AstraZeneca's eleglipron (formerly elecoglipron / AZD5004 / ECC5004), the oral small-molecule GLP-1 agonist licensed from Eccogene in 2023, met primary endpoints in two Phase 2b trials with results detailed at the company's April 29 Q1 print: VISTA (NCT06579092, 310 obesity patients, 26-week weight loss) and SOLSTICE (NCT06579105, 406 type-2 diabetes patients, 26-week HbA1c change vs semaglutide and placebo). AstraZeneca held back exact weight-loss numbers, framing the molecule as 'very competitive,' with full data scheduled for the American Diabetes Association meeting in June. The company committed to a comprehensive Phase 3 program targeting both weight-loss efficacy and outcome benefits, with monotherapy and fixed-dose combination programs anchored against the SYH2082 dual-agonist and LiquidGel monthly-dosing platform from the $18.5B CSPC Pharmaceuticals collaboration.

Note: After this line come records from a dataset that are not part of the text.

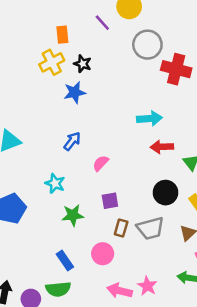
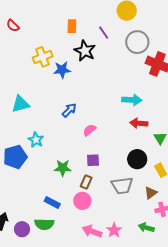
purple line: (102, 23) -> (104, 33), moved
yellow cross: (52, 62) -> (43, 57), moved
black star: (83, 64) -> (85, 51), size x1.5
blue star: (75, 92) -> (62, 70), moved
cyan star: (55, 183) -> (36, 140), moved
brown rectangle: (121, 228) -> (86, 182), moved
blue rectangle: (65, 260) -> (52, 203), turned -35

Eli Lilly, with the Indiana Biosciences Research Institute, has disclosed an ADA Scientific Sessions Late-Breaking Poster slot (Poster 2839-LB, May 29) for a single peptide molecule that simultaneously activates five receptors: GLP-1, GIP, glucagon, amylin, and calcitonin. Lead investigator Jonathan Douros, PhD, will present rodent data showing weight-loss superiority over retatrutide in Lilly-sponsored animal studies. The compound is distinct from the DiMarchi/Tschöp/Müller GLP-1R/GIPR/PPARα/γ/δ quintuple agonist published in Nature on April 30 — that one is a peptide-drug conjugate combining GLP-1/GIP with the pan-PPAR agonist lanifibranor, while the Lilly + Indiana Biosciences molecule appears to be a single peptide hitting all five receptors directly. Both signal that the obesity-pharmacology ceiling is moving past the triple-agonist generation.